A. Evidence of nerve root compression characterized by neuro-anatomic distribution of pain, limitation of motion of the spine, motor loss (atrophy with associated muscle weakness or muscle weakness) accompanied by sensory or reflex loss and, if there is involvement of the lower back, positive straight-leg raising test (sitting and supine);
or
B. Spinal arachnoiditis, confirmed by an operative note or pathology report of tissue biopsy, or by appropriate medically acceptable imaging, manifested by severe burning or painful dysesthesia, resulting in the need for changes in position or posture more than once every 2 hours;
or
C. Lumbar spinal stenosis resulting in pseudoclaudication, established by findings on appropriate medically acceptable imaging, manifested by chronic nonradicular pain and weakness, and resulting in inability to ambulate effectively, as defined in
1.00B2b.
20 C.F.R. Pt. 404, Subpt. P, App. 1, § 1.04. To meet a Listing, moreover, a claimant's impairments must "meet all of the specified medical criteria." Zebley, 493 U.S. at 530. "An impairment that manifests only some of those criteria, no matter how severely, does not qualify." Id.

Section 1.00B2b provides the following description concerning "What [SSA] Mean[s] by Inability to Ambulate Effectively":

(1) Definition. Inability to ambulate effectively means an extreme limitation of the ability to walk; i.e., an impairment(s) that interferes very seriously with the individual's ability to independently initiate, sustain, or complete activities. Ineffective ambulation is defined generally as having insufficient lower extremity functioning (see 1.00J) to permit independent ambulation without the use of a hand-held assistive device(s) that limits the functioning of both upper extremities. . . .
(2) To ambulate effectively, individuals must be capable of sustaining a reasonable walking pace over a sufficient distance to be able to carry out activities of daily living. They must have the ability to travel without companion assistance to and from a place of employment or school. Therefore, examples of ineffective ambulation include, but are not limited to, the inability to walk without the use of a walker, two crutches or two canes, the inability to walk a block at a reasonable pace on rough or uneven surfaces, the inability to use standard public transportation, the inability to carry out routine ambulatory activities, such as shopping and banking, and the inability to climb a few steps at a reasonable pace with the use of a single hand rail. The ability to walk independently about one's home without the use of assistive devices does not, in and of itself, constitute effective ambulation.
20 C.F.R. Pt. 404, Subpt. P, App. 1, § 1.00B2b.

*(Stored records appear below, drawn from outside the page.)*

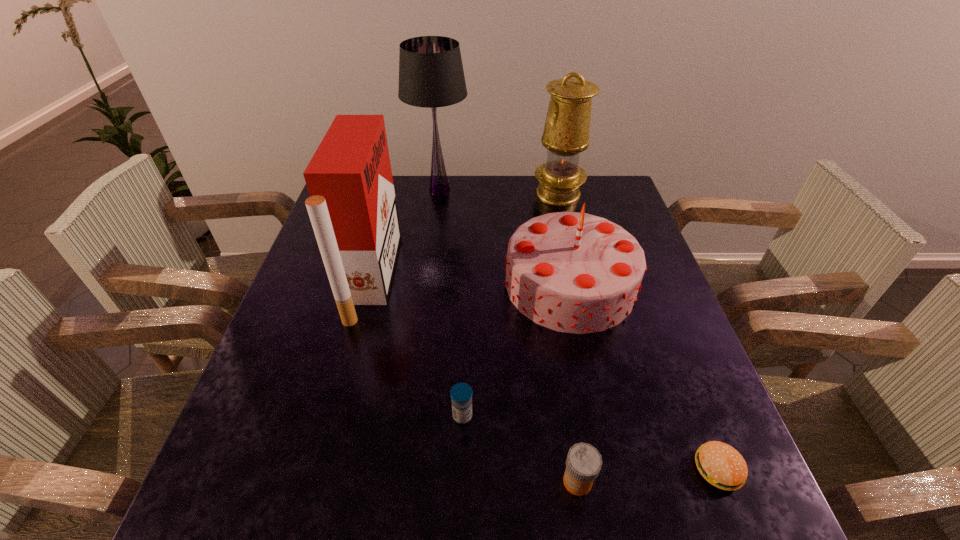 The image size is (960, 540). Identify the location of lampshade. (431, 75).

Image resolution: width=960 pixels, height=540 pixels. What are the coordinates of `oil lamp` in the screenshot? It's located at (566, 133).

This screenshot has width=960, height=540. Identify the location of cigarette case. (352, 206).

This screenshot has height=540, width=960. Identify the location of the fourth tallest object. (572, 272).

Find the location of a particular element. This screenshot has width=960, height=540. the nearer medicine is located at coordinates (583, 463).

At what (x,y) coordinates should I click in order to perform the action: click on the left medicine. Please return your answer as a coordinate pair (x, y). This screenshot has height=540, width=960. Looking at the image, I should click on (461, 393).

Locate an element on the screen. The width and height of the screenshot is (960, 540). the farther medicine is located at coordinates (461, 393).

Identify the location of patty. (721, 465).

Identify the location of free spot located 0.380m on the front-facing side of the lampshade. (427, 294).

Image resolution: width=960 pixels, height=540 pixels. What are the coordinates of `free space located on the left of the oil lamp` in the screenshot? It's located at (456, 194).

Although Plaintiff summarizes reports from several doctors, he does not specifically explain how their findings correspond with the requirements of Listing 1.04A, 1.04B, or 1.04C (J. Stip. at 9-14); in fact, the cited evidence fails to show that all of their criteria were satisfied. At minimum, Listing 1.04B requires a diagnosis of spinal arachnoiditis, which must be "confirmed by an operative note or pathology report of tissue biopsy, or by appropriate medically acceptable imaging"; but Plaintiff has failed to establish that any doctor diagnosed him with that condition. See 20 C.F.R. Part 404, Subpart P, App. 1, § 1.04B. Plaintiff has also failed to show that he has an "inability to ambulate effectively" as required by Listing 1.04C; on the contrary, he was often noted to have a normal gait or, at most, only a slight limp (see, e.g., AR 393 (June 2009, "ambulates with slight limp"), 426 (December 2009, "ambulates without appreciable limp or antalgia") 498 (July 2010, normal gait "with no evidence of limp or antalgia")), he did not use a cane or other assistive device (AR 49), and he was able to shop and run errands without assistance (AR 53, 189-90).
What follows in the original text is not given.